En 1921 las comandancias de Ceuta y Melilla decidieron converger sus fuerzas a cargo de los generales Dámaso Berenguer y Manuel Fernández Silvestre en la zona de Annual, donde tomaron el monte Abarrán. Ambos generales pertenecían a la nobleza española y habían nacido en Cuba dónde sus padres eran funcionarios del imperio. Berenguer era conde de Xauen y Fernández Silvestre amigo del rey Alfonso XIII. Este último fue nombrado general en jefe y trazó un plan de sometimiento de las revoltosas tribus de las montañas del Rif.

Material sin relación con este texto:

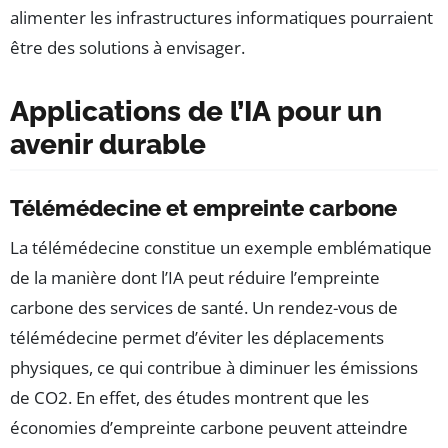
alimenter les infrastructures informatiques pourraient
être des solutions à envisager.
Applications de l’IA pour un
avenir durable
Télémédecine et empreinte carbone
La télémédecine constitue un exemple emblématique
de la manière dont l’IA peut réduire l’empreinte
carbone des services de santé. Un rendez-vous de
télémédecine permet d’éviter les déplacements
physiques, ce qui contribue à diminuer les émissions
de CO2. En effet, des études montrent que les
économies d’empreinte carbone peuvent atteindre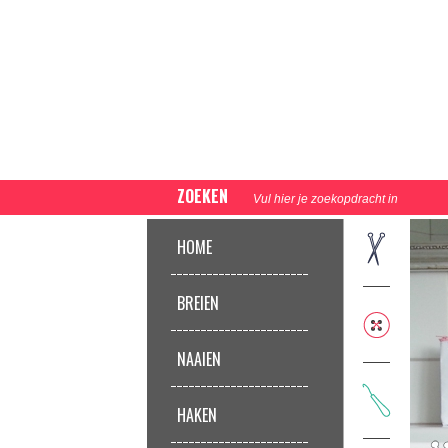
ZOEKEN
HOME
BREIEN
NAAIEN
HAKEN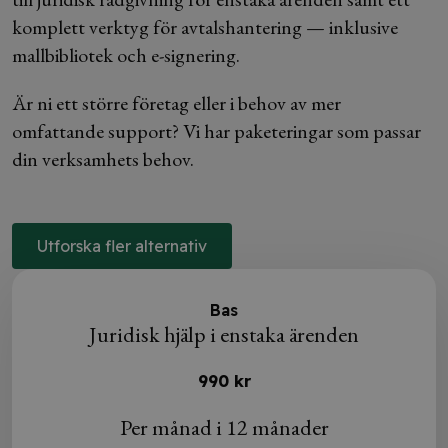
komplett verktyg för avtalshantering — inklusive
mallbibliotek och e-signering.
Är ni ett större företag eller i behov av mer
omfattande support? Vi har paketeringar som passar
din verksamhets behov.
Utforska fler alternativ
Bas
Juridisk hjälp i enstaka ärenden
990 kr
Per månad i 12 månader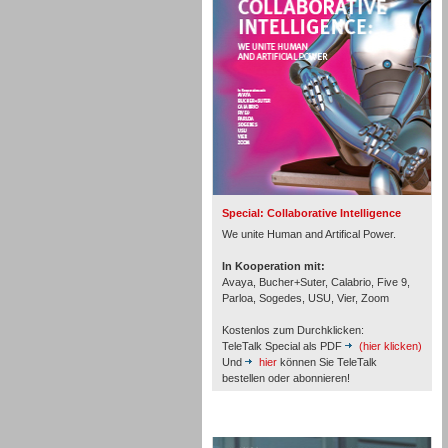
Inbound
Special: Collaborative Intelligence
We unite Human and Artifical Power.
In Kooperation mit:
Avaya, Bucher+Suter, Calabrio, Five 9,
Parloa, Sogedes, USU, Vier, Zoom
Kostenlos zum Durchklicken:
TeleTalk Special als PDF
(hier klicken)
Und
hier
können Sie TeleTalk
bestellen oder abonnieren!
Inbound
TeleTalk Archiv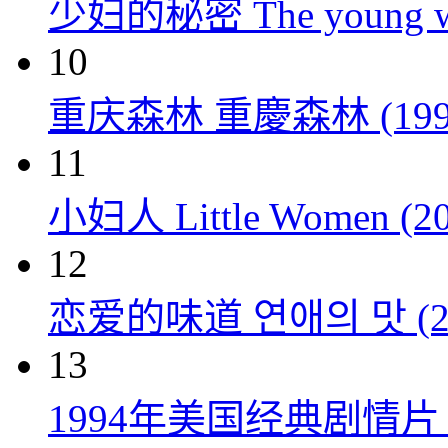
少妇的秘密 The young wom
10
重庆森林 重慶森林 (199
11
小妇人 Little Women (20
12
恋爱的味道 연애의 맛 (20
13
1994年美国经典剧情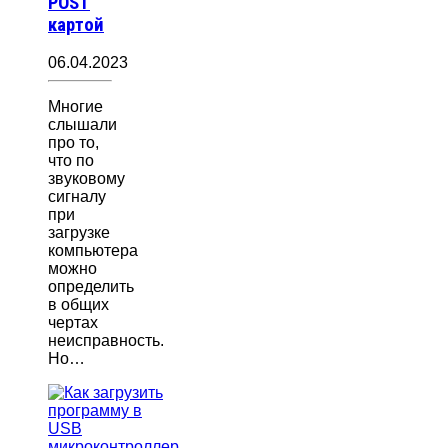
POST
картой
06.04.2023
Многие
слышали
про то,
что по
звуковому
сигналу
при
загрузке
компьютера
можно
определить
в общих
чертах
неисправность.
Но…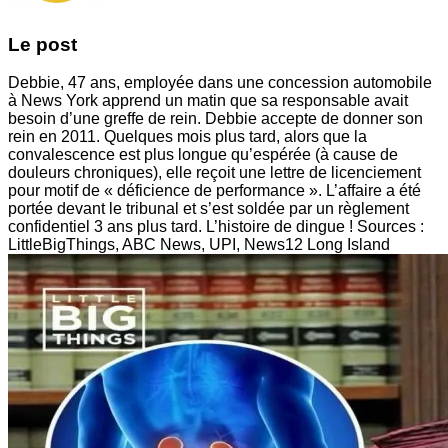
Le post
Debbie, 47 ans, employée dans une concession automobile
à News York apprend un matin que sa responsable avait
besoin d’une greffe de rein. Debbie accepte de donner son
rein en 2011. Quelques mois plus tard, alors que la
convalescence est plus longue qu’espérée (à cause de
douleurs chroniques), elle reçoit une lettre de licenciement
pour motif de « déficience de performance ». L’affaire a été
portée devant le tribunal et s’est soldée par un règlement
confidentiel 3 ans plus tard. L’histoire de dingue ! Sources :
LittleBigThings, ABC News, UPI, News12 Long Island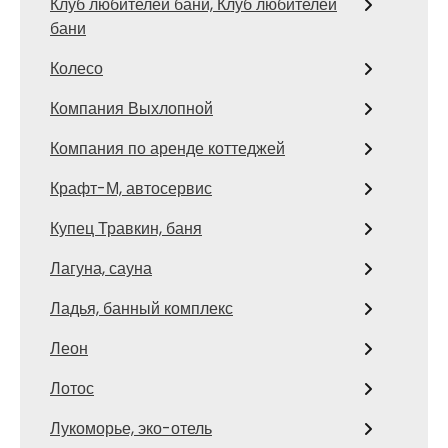
Клуб любителей бани, Клуб любителей
бани
Колесо
Компания Выхлопной
Компания по аренде коттеджей
Крафт-М, автосервис
Купец Травкин, баня
Лагуна, сауна
Ладья, банный комплекс
Леон
Лотос
Лукоморье, эко-отель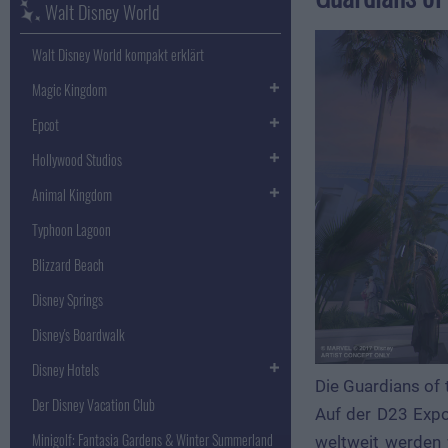
Walt Disney World
Walt Disney World kompakt erklärt
Magic Kingdom
Epcot
Hollywood Studios
Animal Kingdom
Typhoon Lagoon
Blizzard Beach
Disney Springs
Disney's Boardwalk
Disney Hotels
Die Guardians of
Der Disney Vacation Club
Auf der D23 Expo
Minigolf: Fantasia Gardens & Winter Summerland
weltweit werden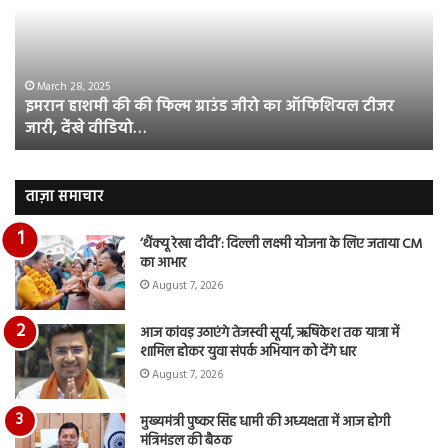
की
आस
फिल्म
रि
ग्राउंड
की
जीरो
भिड़
का
सब
March 28, 2025
इमरान हाशमी की की फिल्म ग्राउंड जीरो का ऑफिशियल टीजर
ऑफिशियल
साम
जारी, देंखे वीडियो…
टीजर
हुई
जारी,
बह
देंखे
पर
वीडियो…
रुब
ताज़ा समाचार
दि
का
‘थैंक्यू रेखा दीदी’: दिल्ली लक्ष्मी योजना के लिए जताया CM
आय
का आभार
रि
August 7, 2026
आज कांवड़ उठाएंगे तेजस्वी सूर्या, ऋषिकेश तक यात्रा में
शामिल होकर युवा संपर्क अभियान को देंगे धार
August 7, 2026
मुख्यमंत्री पुष्कर सिंह धामी की अध्यक्षता में आज होगी
मंत्रिमंडल की बैठक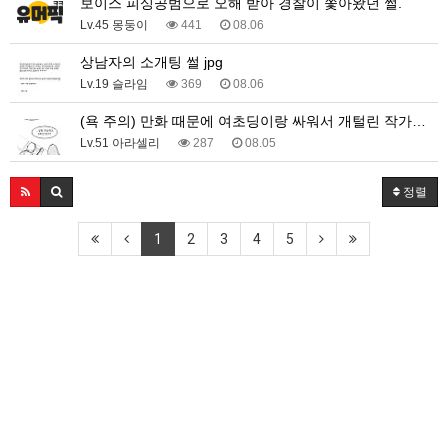
보이스 피싱공범으로 오해 받아 경찰이 쫓아왔던 썰.
Lv.45 몽둥이
441
08.06
상남자의 소개팅 썰 jpg
Lv.19 슬라임
369
08.06
(욕 주의) 만화 때문에 여초딩이랑 싸워서 개털린 작가…
Lv.51 아라셀리
287
08.05
정렬
1
2
3
4
5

La toma no fue una buena elección, los rifeños la reconquistaron en cuatro horas y montaron una contraofensiva que terminó con las tropas españolas sitiadas en Igueriben, sin agua, sin alimentos, bajo el sol del verano africano. Atrincherados, sedientos y sometidos a un constante bombardeo, tanto de noche como de día, la única salida que consideraron fue romper el sitio a fuerza de bayoneta. Y eso hicieron el 21 de julio de 1921. Sin embargo, la retirada fue caótica, los rifeños no dejaron de hostigar a las tropas españolas, sin conducción ni convicción. Dicen que el general Silvestre se suicidó, otros que murió bajo fuego enemigo. Lo cierto es que por el desbande, su cadáver nunca fue encontrado.
Cuando las tropas coloniales pudieron acceder a Annual encontraron cerca de diez mil de cuerpos destrozados, sin ojos, sin lengua, sin testículos, destripados, degollados y hasta crucificados. Los prisioneros fueron torturados hasta morir en ese “foso de lodo y sangre”, como dijo el Abd el-Krim.